Host Dylan Ratigan mentioned Walmart and Apple's recently announced wage increases and other companies raising wages or awarding bonuses.
"Have you changed your opinion?" Ratigan asked. "And if not, should you?"
Markey was unpersuaded.
"Well, look, when you think of the United States of America, you don't think of Walmart, you don't think of Apple.

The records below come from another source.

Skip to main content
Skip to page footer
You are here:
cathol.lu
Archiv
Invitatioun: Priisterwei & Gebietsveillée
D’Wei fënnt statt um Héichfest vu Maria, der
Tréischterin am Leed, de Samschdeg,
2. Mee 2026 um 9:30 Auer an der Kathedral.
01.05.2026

You think of the whole country," Markey said.
Markey said that you think of every company and employee, not just Apple or Walmart.
"Walmart is the largest employer," Ratigan chipped in as Markey continued.
"The proof is going to be in the pudding, not just isolated stories that can be put on the cover for a week or on a show for an afternoon, but the entire country," Markey replied.
Then, Markey warned of the effects of repealing net neutrality for the job market.
"And so, yeah, it's a nice story here for Apple but you know, ultimately, in December, Trump's Federal Communications Commission, took net neutrality off of the books, and what did that do?" Markey asked himself.
According to Markey, "That created a culture for hundreds of thousands of app creators—those are the job creators in the internet sector, and he took those off the books."
"That is going to have a crippling effect upon the guarantee that app developers have to go to the capital markets in order to create new jobs that will dwarf anything that Apple itself is doing," Markey said.
The host complimented Markey's pivot to net neutrality but said he wasn't done with the tax reform issue yet. Markey insisted he didn't want to engage in "irrational exuberance with a small data set" that doesn't show the full impact tax reform will have on the economy.
To end the interview, host Kelly Evans thanked Markey for joining the show.
But Markey wasn't done yet and asked: "Can I say a word about net neutrality?"
"No, no, you took all your own time, we got to go, thanks for joining us," Evans asked.
"No, no, I never got the question from you," Markey said over the hosts' objections. "That's why I was coming on it's the job creation engine, net neutrality, for our economy."
"Half of all venture capital last year went to web, internet, and software companies, half of all venture capital," Markey added.